基于另一个数组中元素出现次数的情况下，NumPy数组中最高效的删除元素方法是什么？

Question

基于另一个数组中元素出现次数的情况下，NumPy数组中最高效的删除元素方法是什么？

3

假设我有两个Numpy数组：

a = np.array([1,2,2,3,3,3])
b = np.array([2,2,3])

我希望能够从a中移除所有在b中出现相同次数的元素。例如：

diff(a, b)
>>> np.array([1,3,3])

请注意，对于我的用例来说，b将始终是a的子集，两者都可能无序，但类似于集合的方法，如numpy.setdiff1d并不适用，因为重要的是要移除每个元素一定次数。

我的当前的懒惰解决方案如下：

def diff(a, b):
    for el in b:
        idx = (el == a).argmax()
        if a[idx] == el:
            a = np.delete(a, idx)
    return a

但我想知道是否有更高效或更紧凑的写法，类似于“NumPy”？

- Johan Dettmar

1

你可以使用 for 循环遍历并切换掩码中的位，然后将该掩码应用于 numpy 数组。这样做可能比使用 np.delete 反复重新创建数组要快得多。 - Mateen Ulhaq

无序：（1）：使用np.unique和计数，然后使用该值重构数组。（2）：使用类似于枚举的想法，将每个数组项与唯一索引配对，然后取结果的集合差异。 - Mateen Ulhaq

@MateenUlhaq 可能是无序的，帖子已更新。 - Johan Dettmar

a 是否按照排序顺序排列？ - Divakar

如果a是array([3, 2, 3, 3, 2, 1])，你希望使用diff输出array([3, 3, 1])还是希望得到排序后的输出array([1, 3, 3])？ - Divakar

显示剩余3条评论

3个回答

3

这里提供一种方法，与@Divakar的方法类似但速度略快（截至撰写本文时，情况可能会有所改变…）。

import numpy as np

def pp():
    if a.dtype.kind == "i":
        small = np.iinfo(a.dtype).min
    else:
        small = -np.inf
    ba = np.concatenate([[small],b,a])
    idx = ba.argsort(kind="stable")
    aux = np.where(idx<=b.size,-1,1)
    aux = aux.cumsum()
    valid = aux==np.maximum.accumulate(aux)
    valid[0] = False
    valid[1:] &= valid[:-1]
    aux2 = np.zeros(ba.size,bool)
    aux2[idx[valid]] = True
    return ba[aux2.nonzero()]

def groupby_cumcount(idx):
    mask = np.r_[False,idx[:-1]==idx[1:],False]
    ids = mask[:-1].cumsum()
    count = np.diff(np.flatnonzero(~mask))
    return ids - np.repeat(ids[~mask[:-1]],count)

def diff_v3():
    # Get sorted orders
    sidx = a.argsort(kind='stable')
    A = a[sidx]
    
    # Get searchsorted indices per sorted order
    idx = np.searchsorted(A,b)
    
    # Get increments
    idx = np.sort(idx)
    inc = groupby_cumcount(idx)
    
    # Delete elemnents off traced back positions
    return np.delete(a,sidx[idx+inc])

np.random.seed(0)
a = np.random.randint(0,5000,10000)
b = a[np.random.choice(len(a), 5000,replace=False)]

from timeit import timeit

print(timeit(pp,number=100)*10)
print(timeit(diff_v3,number=100)*10)
print((pp() == diff_v3()).all())

np.random.seed(0)
a = np.random.randint(0,50000,100000)
b = a[np.random.choice(len(a), 50000,replace=False)]

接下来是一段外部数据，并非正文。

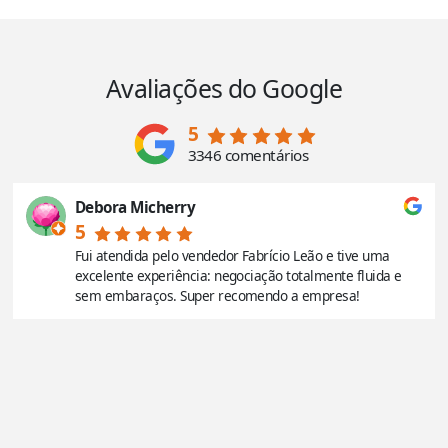
Avaliações do Google
5
3346 comentários
Debora Micherry
5
Fui atendida pelo vendedor Fabrício Leão e tive uma
excelente experiência: negociação totalmente fluida e
sem embaraços. Super recomendo a empresa!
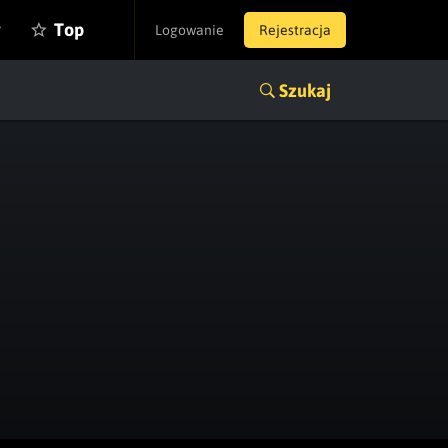
y
Top
Logowanie
Rejestracja
Szukaj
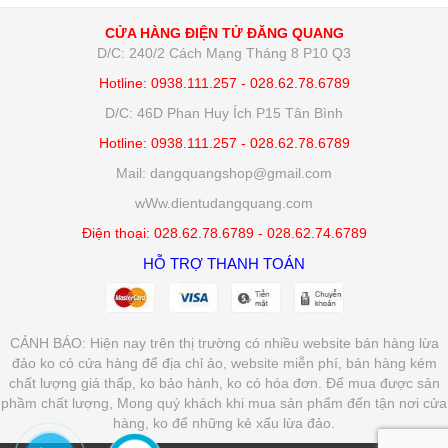
CỬA HÀNG ĐIỆN TỬ ĐĂNG QUANG
D/C: 240/2 Cách Mạng Tháng 8 P10 Q3
Hotline: 0938.111.257 - 028.62.78.6789
D/C: 46D Phan Huy Ích P15 Tân Bình
Hotline: 0938.111.257 - 028.62.78.6789
Mail: dangquangshop@gmail.com
wWw.dientudangquang.com
Điện thoại: 028.62.78.6789 - 028.62.74.6789
HỖ TRỢ THANH TOÁN
CẢNH BÁO: Hiện nay trên thị trường có nhiều website bán hàng lừa
đảo ko có cửa hàng để địa chỉ ảo, website miễn phí, bán hàng kém
chất lượng giá thấp, ko bảo hành, ko có hóa đơn. Để mua được sản
phầm chất lượng, Mong quý khách khi mua sản phẩm đến tận nơi cửa
hàng, ko để những kẻ xấu lừa đảo.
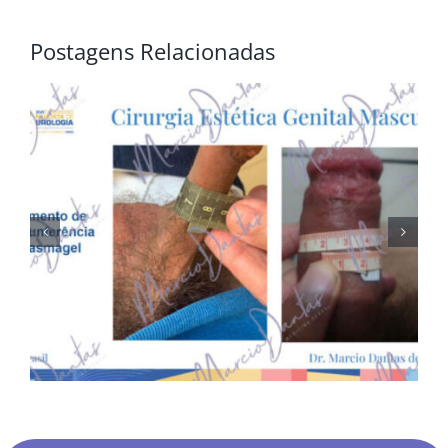
Postagens Relacionadas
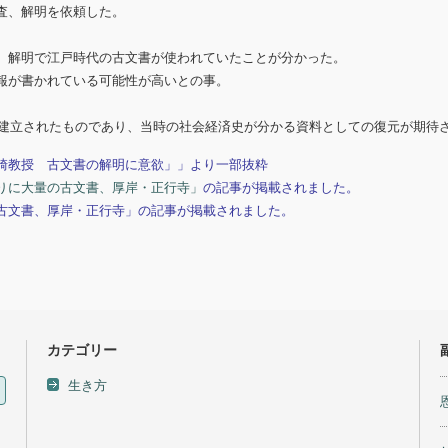
査、解明を依頼した。
、解明で江戸時代の古文書が使われていたことが分かった。
報が書かれている可能性が高いとの事。
。
て建立されたものであり、当時の社会経済史が分かる資料としての復元が期待
崎教授 古文書の解明に意欲」」より一部抜粋
りに大量の古文書、厚岸・正行寺」
の記事が掲載されました。
古文書、厚岸・正行寺」の記事が掲載されました。
カテゴリー
生き方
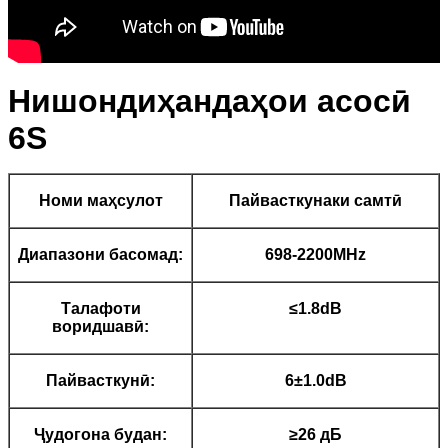
Нишондиҳандаҳои асосӣ
6S
Номи маҳсулот
Пайвасткунаки самтӣ
Диапазони басомад:
698-2200MHz
Талафоти
≤1.8dB
воридшавӣ:
Пайвасткунӣ:
6±1.0dB
Ҷудогона будан:
≥26 дБ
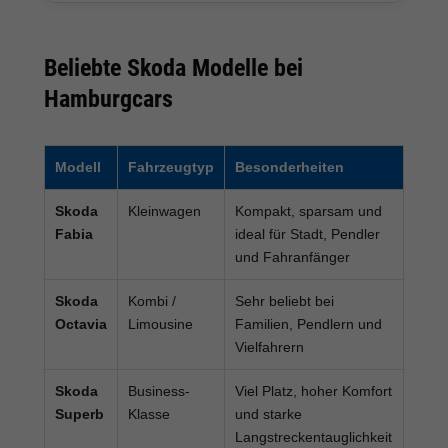
Beliebte Skoda Modelle bei
Hamburgcars
Modell
Fahrzeugtyp
Besonderheiten
Skoda
Kleinwagen
Kompakt, sparsam und
Fabia
ideal für Stadt, Pendler
und Fahranfänger
Skoda
Kombi /
Sehr beliebt bei
Octavia
Limousine
Familien, Pendlern und
Vielfahrern
Skoda
Business-
Viel Platz, hoher Komfort
Superb
Klasse
und starke
Langstreckentauglichkeit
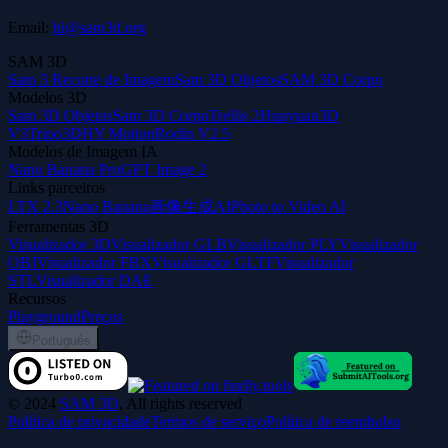
Email:
hi@sam3d.org
SAM 3D
Sam 3 Recorte de Imagem
Sam 3D Objetos
SAM 3D Corpo
Modelos 3D
Sam 3D Objetos
Sam 3D Corpo
Trellis 2
Hunyuan3D
V3
Tripo3D
HY Motion
Rodin V2.5
Modelos de Imagem IA
Nano Banana Pro
GPT Image 2
Links parceiros
LTX 2.3
Nano Banana
画像生成AI
Photo to Video AI
Ferramentas 3D
Visualizador 3D
Visualizador GLB
Visualizador PLY
Visualizador
OBJ
Visualizador FBX
Visualizador GLTF
Visualizador
STL
Visualizador DAE
Recursos
Playground
Preços
Português
©
2024
SAM 3D
, All rights reserved
Política de privacidade
Termos de serviço
Política de reembolso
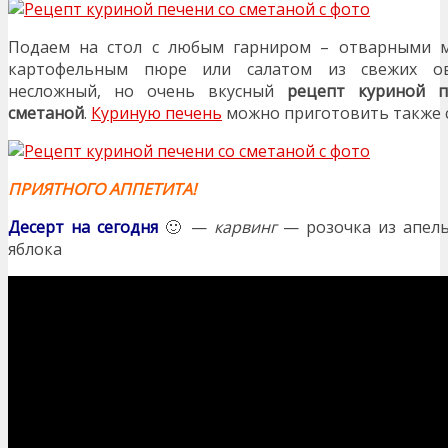
Подаем на стол с любым гарниром – отварными м
картофельным пюре или салатом из свежих о
несложный, но очень вкусный
рецепт куриной п
сметаной
.
Куриную печень
можно приготовить также 
ПРИЯТНОГО АППЕТИТА!
Десерт на сегодня
🙂 —
карвинг
— розочка из апель
яблока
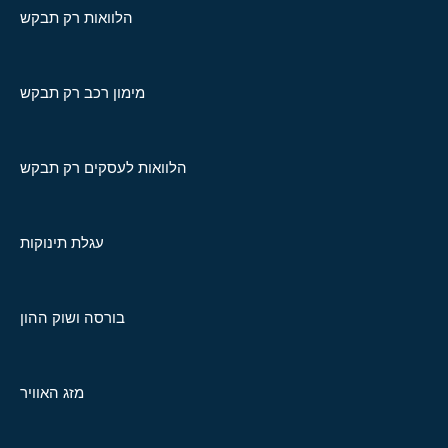
הלוואות רק תבקש
מימון רכב רק תבקש
הלוואות לעסקים רק תבקש
עגלת תינוקות
בורסה ושוק ההון
מזג האוויר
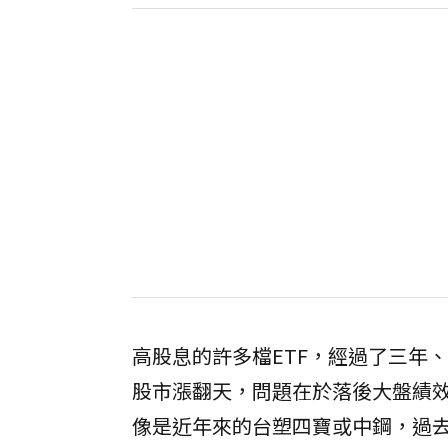
高股息的許多檔ETF，經過了三年
股市漲翻天，問題在於落後大盤績
像是近年來的台塑四寶或中鋼，過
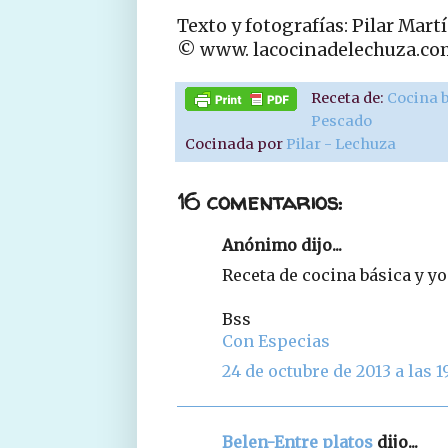
Texto y fotografías: Pilar Mart
© www. lacocinadelechuza.co
Receta de:
Cocina 
Pescado
Cocinada por
Pilar - Lechuza
16 comentarios:
Anónimo dijo...
Receta de cocina básica y y
Bss
Con Especias
24 de octubre de 2013 a las 1
Belen-Entre platos
dijo...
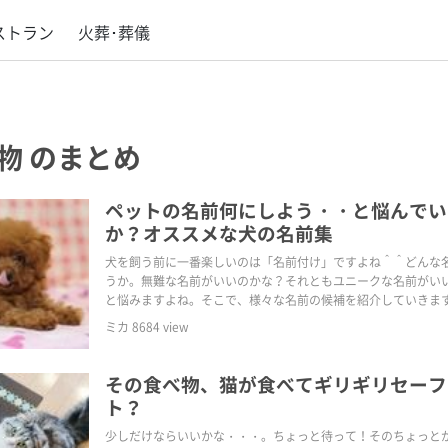
ストラン
火葬･葬儀
物
のまとめ
ペットの名前何にしよう・・と悩んでい
か？オススメな犬の名前集
犬を飼う前に一番楽しいのは「名前付け」ですよね＾＾どんな
うか。無難な名前がいいのかな？それともユニークな名前がい
と悩みますよね。そこで、様々な名前の候補を紹介していきま
ミカ
8684
view
その食べ物、猫が食べてギリギリセーフ
ト？
少しだけならいいかな・・・。ちょっと待って！そのちょっと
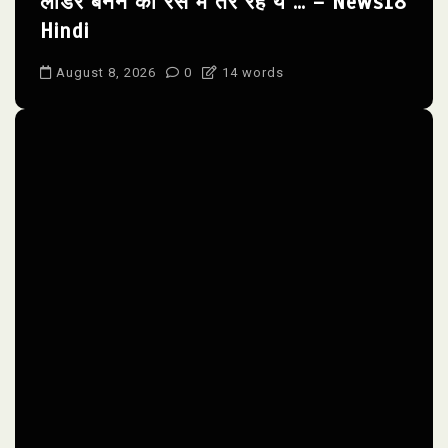
लीडर बनने की रेस में तैर रहे ये … – News18
Hindi
August 8, 2026
0
14 words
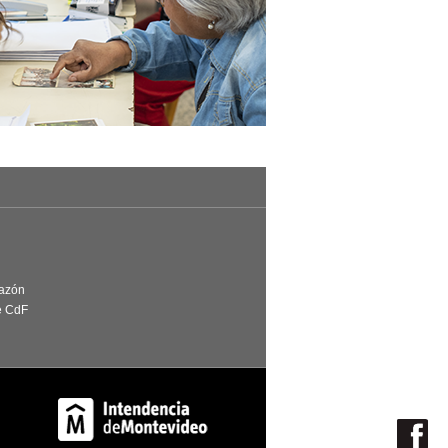
Razón
e CdF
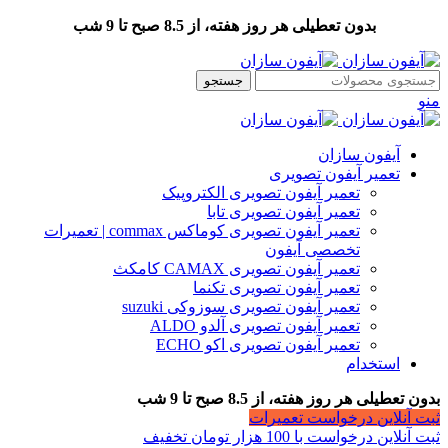
بدون تعطیلی هر روز هفته، از 8.5 صبح تا 9 شب
جستجو
منو
آیفون سازان
تعمیر آیفون تصویری
تعمیر آیفون تصویری الکتروپیک
تعمیر آیفون تصویری تابا
تعمیر آیفون تصویری کوماکس commax | تعمیرات
تخصصی آیفون
تعمیر آیفون تصویری CAMAX کامکث
تعمیر آیفون تصویری تکنما
تعمیر آیفون تصویری سوزوکی suzuki
تعمیر آیفون تصویری آلدو ALDO
تعمیر آیفون تصویری اکو ECHO
استخدام
بدون تعطیلی هر روز هفته، از 8.5 صبح تا 9 شب
ثبت آنلاین درخواست تعمیرات
ثبت آنلاین درخواست با 100 هزار تومان تخفیف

print(timeit(pp,number=10)*100)
print(timeit(diff_v3,number=10)*100)
print((pp() == diff_v3()).all())

示例运行：

1.4644702401710674
1.6345531499246135
True
22.230969095835462
24.67835019924678
True

更新：@MateenUlhaq的“dedup_unique”的相应时间如下：

7.986748410039581
81.83312350302003

请注意，此函数生成的结果与Divakar和我生成的结果并不完全相同（至少不是显而易见的）。

- Paul Panzer

2

Your method:

def dedup_reference(a, b):
    for el in b:
        idx = (el == a).argmax()
        if a[idx] == el:
            a = np.delete(a, idx)
    return a

需要进行输入排序的扫描方法:

def dedup_scan(arr, sel):
    arr.sort()
    sel.sort()
    mask = np.ones_like(arr, dtype=np.bool)
    sel_idx = 0
    for i, x in enumerate(arr):
        if sel_idx == sel.size:
            break
        if x == sel[sel_idx]:
            mask[i] = False
            sel_idx += 1
    return arr[mask]

np.unique计数方法:

def dedup_unique(arr, sel):
    d_arr = dict(zip(*np.unique(arr, return_counts=True)))
    d_sel = dict(zip(*np.unique(sel, return_counts=True)))
    d = {k: v - d_sel.get(k, 0) for k, v in d_arr.items()}
    res = np.empty(sum(d.values()), dtype=arr.dtype)
    idx = 0
    for k, count in d.items():
        res[idx:idx+count] = k
        idx += count
    return res

你也许可以通过巧妙地使用numpy集合函数（例如np.in1d）来实现与上述相同的功能，但我认为这不比使用字典更快。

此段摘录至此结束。